Education has been called “the great equalizer,” because it is a key tool in lifting the working poor out of poverty, decreasing crime, and improving health. Arkansas has made education a priority since statehood. The state’s constitution says the intelligence and virtue gained from education are “the safeguards of liberty and the bulwark of a free and good government.” The General Assembly is tasked with maintaining “a general, suitable, and efficient system of free public schools and [adopting] all suitable means to secure to the people the advantages and opportunities of education.” The constitution clearly says the state’s goal is to “provide quality education and a fair system for the distribution of funds.” But existing wealth disparities throughout the state challenge the notion of equalizing opportunity.
Those differences in wealth filter down to education where the types of classes a student is offered, the tools available to students, and the quality of facilities provided are often determined by where a child lives. These things and others contribute to the “opportunity gap.”
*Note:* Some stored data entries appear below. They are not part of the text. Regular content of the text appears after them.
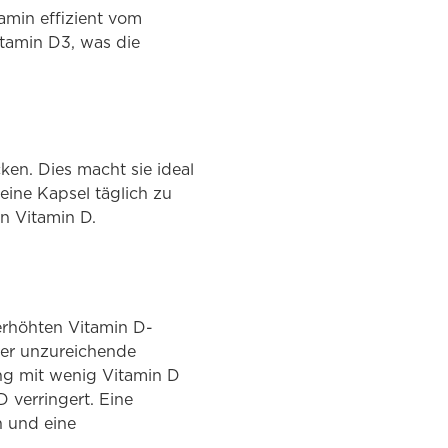
tamin effizient vom
itamin D3, was die
ken. Dies macht sie ideal
eine Kapsel täglich zu
n Vitamin D.
erhöhten Vitamin D-
ter unzureichende
ng mit wenig Vitamin D
 verringert. Eine
n und eine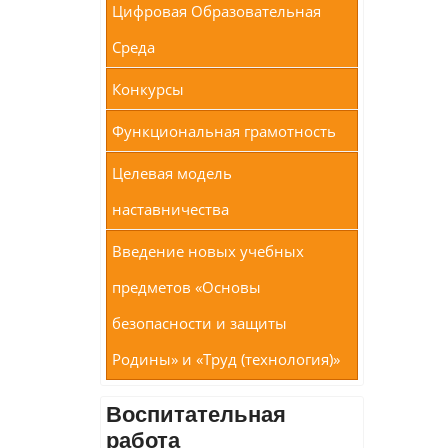
Цифровая Образовательная
Среда
Конкурсы
Функциональная грамотность
Целевая модель
наставничества
Введение новых учебных
предметов «Основы
безопасности и защиты
Родины» и «Труд (технология)»
Воспитательная
работа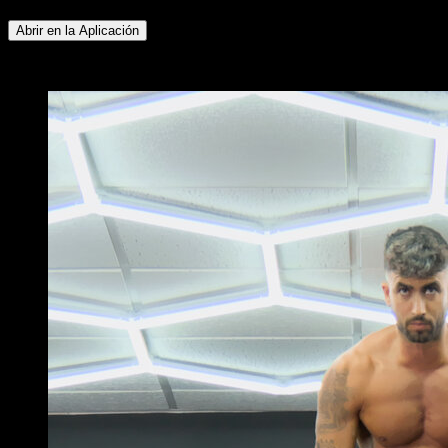
Abrir en la Aplicación
x
2
RONDAS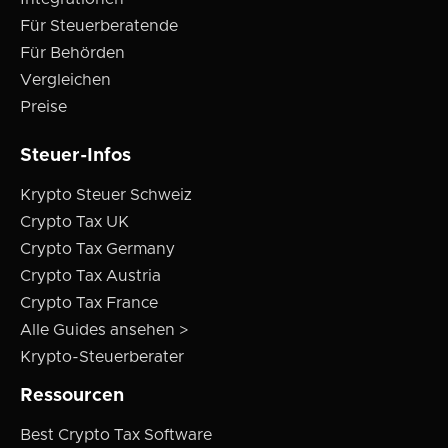
Für Steuerberatende
Für Behörden
Vergleichen
Preise
Steuer-Infos
Krypto Steuer Schweiz
Crypto Tax UK
Crypto Tax Germany
Crypto Tax Austria
Crypto Tax France
Alle Guides ansehen >
Krypto-Steuerberater
Ressourcen
Best Crypto Tax Software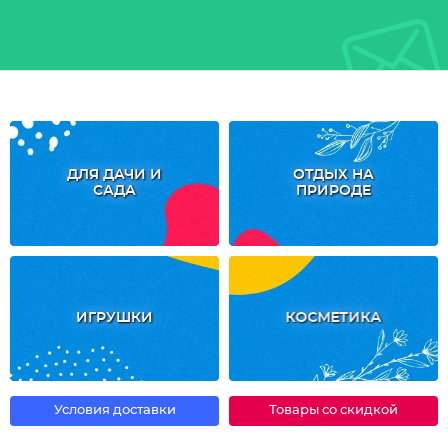
ДЛЯ ДАЧИ И
ОТДЫХ НА
САДА
ПРИРОДЕ
ИГРУШКИ
КОСМЕТИКА
Условия доставки
Товары со скидкой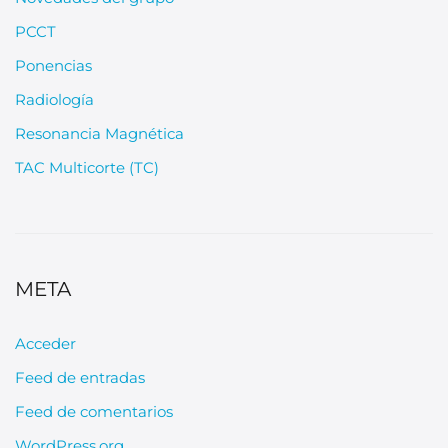
PCCT
Ponencias
Radiología
Resonancia Magnética
TAC Multicorte (TC)
META
Acceder
Feed de entradas
Feed de comentarios
WordPress.org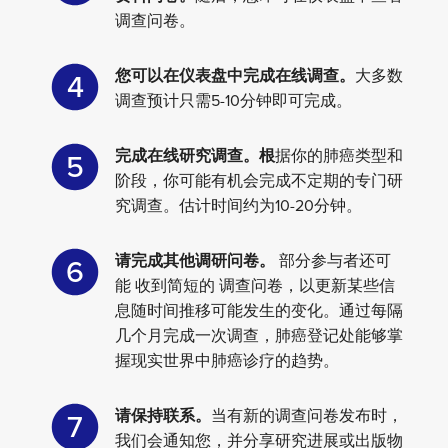
调查问卷。
您可以在仪表盘中完成在线调查。
大多数
4
调查预计只需5-10分钟即可完成。
完成在线研究调查。根
据你的肺癌类型和
5
阶段，你可能有机会完成不定期的专门研
究调查。估计时间约为10-20分钟。
请完成其他调研问卷。
部分参与者还可
6
能
收到简短的
调查问卷，以更新某些信
息随时间推移可能发生的变化。通过每隔
几个月完成一次调查，肺癌登记处能够掌
握现实世界中肺癌诊疗的趋势。
请保持联系。
当有新的调查问卷发布时，
7
我们会通知您，并分享研究进展或出版物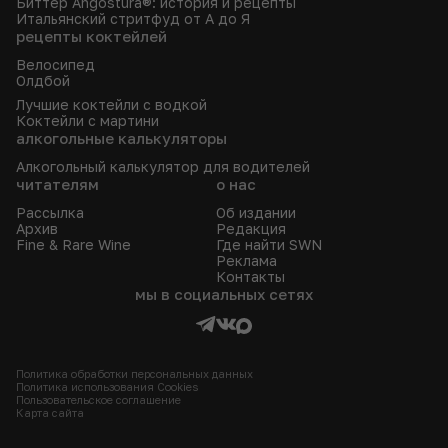
Биттер Angostura®: история и рецепты
Итальянский стритфуд от А до Я
рецепты коктейлей
Велосипед
Олдбой
Лучшие коктейли с водкой
Коктейли с мартини
алкогольные калькуляторы
Алкогольный калькулятор для водителей
читателям
о нас
Рассылка
Об издании
Архив
Редакция
Fine & Rare Wine
Где найти SWN
Реклама
Контакты
мы в социальных сетях
Политика обработки персональных данных
Политика использования Сookies
Пользовательское соглашение
Карта сайта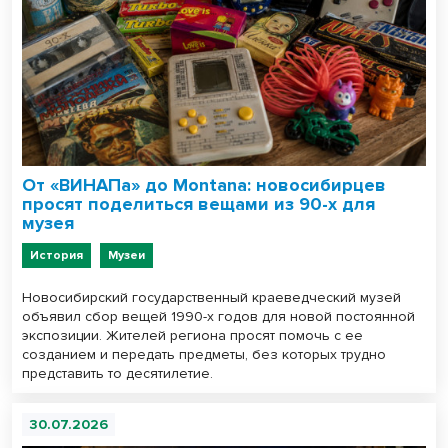
От «ВИНАПа» до Montana: новосибирцев
просят поделиться вещами из 90-х для
музея
История
Музеи
Новосибирский государственный краеведческий музей
объявил сбор вещей 1990-х годов для новой постоянной
экспозиции. Жителей региона просят помочь с ее
созданием и передать предметы, без которых трудно
представить то десятилетие.
30.07.2026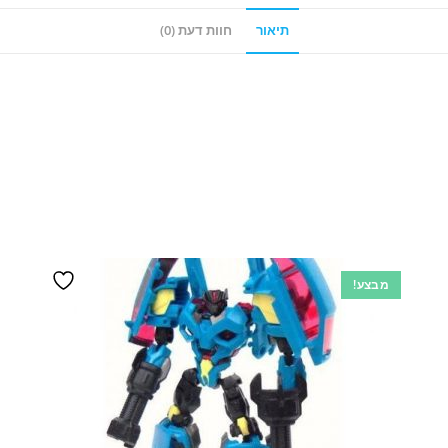
תיאור
חוות דעת (0)
מבצע!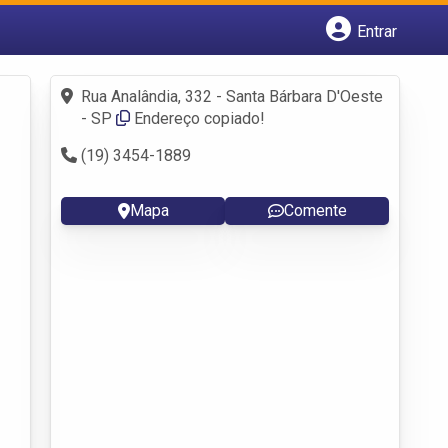
Entrar
Cadastrar empresa
Fazer login
Rua Analândia, 332 - Santa Bárbara D'Oeste
Criar conta
- SP
Endereço copiado!
(19) 3454-1889
Mapa
Comente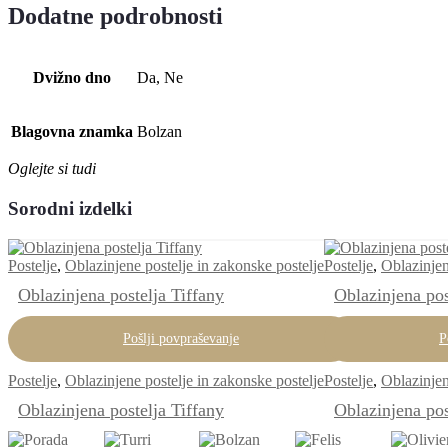
Dodatne podrobnosti
Dvižno dno
Da, Ne
Blagovna znamka
Bolzan
Oglejte si tudi
Sorodni izdelki
Postelje
,
Oblazinjene postelje in zakonske postelje
Postelje
,
Oblazinjen
Oblazinjena postelja Tiffany
Oblazinjena pos
Pošlji povpraševanje
P
Postelje
,
Oblazinjene postelje in zakonske postelje
Postelje
,
Oblazinjen
Oblazinjena postelja Tiffany
Oblazinjena pos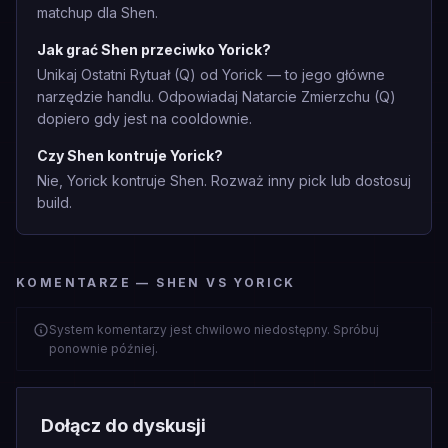
matchup dla Shen.
Jak grać Shen przeciwko Yorick?
Unikaj Ostatni Rytuał (Q) od Yorick — to jego główne
narzędzie handlu. Odpowiadaj Natarcie Zmierzchu (Q)
dopiero gdy jest na cooldownie.
Czy Shen kontruje Yorick?
Nie, Yorick kontruje Shen. Rozważ inny pick lub dostosuj
build.
KOMENTARZE — SHEN VS YORICK
System komentarzy jest chwilowo niedostępny. Spróbuj
ponownie później.
Dołącz do dyskusji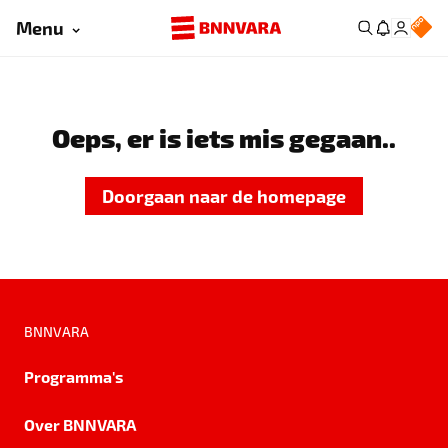
Menu
Oeps, er is iets mis gegaan..
Doorgaan naar de homepage
BNNVARA
Programma's
Over BNNVARA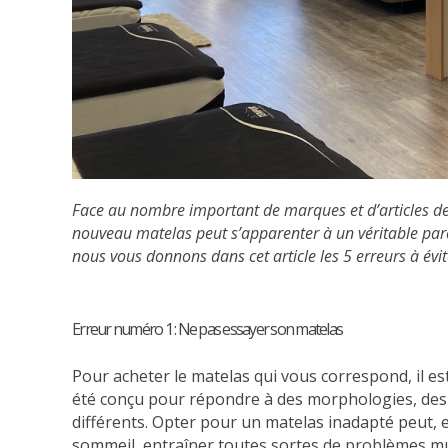
Face au nombre important de marques et d’articles de li
nouveau matelas peut s’apparenter à un véritable par
nous vous donnons dans cet article les 5 erreurs à évit
Erreur numéro 1 : Ne pas essayer son matelas
Pour acheter le matelas qui vous correspond, il es
été conçu pour répondre à des morphologies, des t
différents. Opter pour un matelas inadapté peut, e
sommeil, entraîner toutes sortes de problèmes mu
According to the Education Trust, the highest poverty school districts across the country receive 10 percent less per student in state and local funding than the lowest poverty districts. So, how does Arkansas match up?
Our schools are funded in three ways: through property tax assessment at the local level, state general revenue dollars, and federal grant dollars to support different efforts. On the local level, generating money for schools in Arkansas depends on the worth of the property within each school district. Because of population density and vast economic differences, that property wealth varies. So, we start collections on an unequal playing field.